When the desired force \(f_r=0\) and environment position \(x = x_{\text{env}}\) satisfy \(\Delta f_{ss}=0\), the corresponding contact force f equals 0 once the wheel-leg touches ground. Therefore, Eq. (21) satisfies arbitrary environment stiffness \(k_{\text{env}}\). If the desired force \(f_{\text{env}}\ne 0\) urges Stewart wheel-leg to generate supporting force \(x\ne x_{\text{env}}\) and act on the ground. When the system is stable, \(\Delta f_{ss}=0\). Then, the stiffness k is set as 0 for any \(k_{\text{env}}\), thus satisfying ideal steady state \(f=f_{\text{env}}\).
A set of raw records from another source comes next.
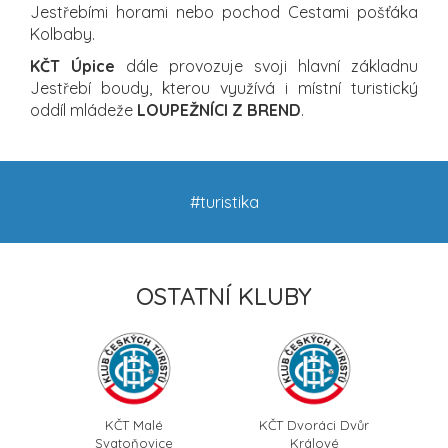
Jestřebími horami nebo pochod Cestami pošťáka
Kolbaby.
KČT Úpice
dále provozuje svoji hlavní základnu
Jestřebí boudy, kterou využívá i místní turistický
oddíl mládeže
LOUPEŽNÍCI Z BREND
.
#turistika
OSTATNÍ KLUBY
KČT Malé
KČT Dvoráci Dvůr
Svatoňovice
Králové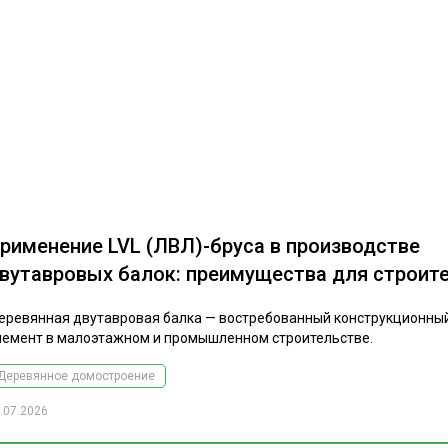
рименение LVL (ЛВЛ)-бруса в производстве
вутавровых балок: преимущества для строит
еревянная двутавровая балка — востребованный конструкционны
лемент в малоэтажном и промышленном строительстве.
Деревянное домостроение
.07.2026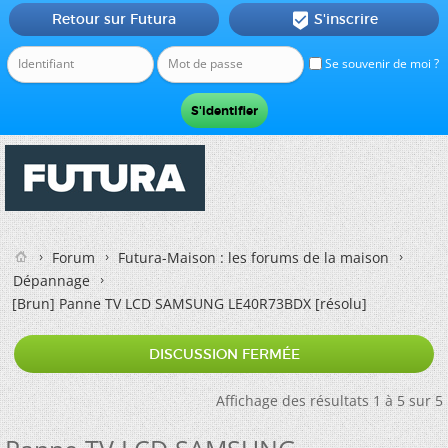
Retour sur Futura
S'inscrire

Se souvenir de moi ?
Forum
Futura-Maison : les forums de la maison
Dépannage
[Brun]
Panne TV LCD SAMSUNG LE40R73BDX [résolu]
DISCUSSION FERMÉE
Affichage des résultats 1 à 5 sur 5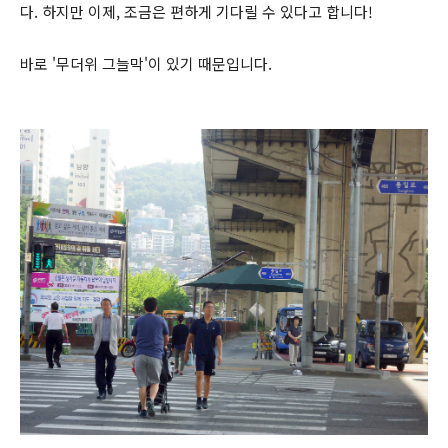
다. 하지만 이제, 조금은 편하게 기다릴 수 있다고 합니다!
바로 '무더위 그늘막'이 있기 때문입니다.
In conclusion, Eq. (21) turns into the following formulation when the stiffness \(k=0\),

$$\begin{aligned} \Delta f = f-f_{\text{env}} = m(\ddot{x}-\ddot{x}_{\text{env}} )+b(\dot{x}-\dot{x}_{\text{env}}). \end{aligned}$$

We substitute \(f=k_{\text{env}}(x_{\text{env}}-x)\) into Eq. (21), the contact impedance control law can be written as the following formulation:

$$\begin{aligned} m(\ddot{x}-\ddot{x}_{\text{env}} )+b(\dot{x}-\dot{x}_{\text{env}})+k_{\text{env}}(x- x_{\text{env}})=f_{\text{env}}. \end{aligned}$$

It can be deduced that Eq. (21) is established to select appropriate inertia parameter \(m_{\text{env}}\) and impedance parameter \(b_{\text{env}}\) to sustain the system steadily according to the approximate value of \(k_{\text{env}}\). That is \(\Delta f_{ss}=0\), even though environmental stiffness is unknown.

Therefore, desired force tracking can be realized by setting \(k=0\) when the environmental stiffness is unknown or dynamically changing. While the robot is moving on plat surface, \(\ddot{x}_{\text{env}}=\dot{x}_{\text{env}}=0\) and \(\Delta f_{ss}=0\). At this time, the system inevitably remains stable.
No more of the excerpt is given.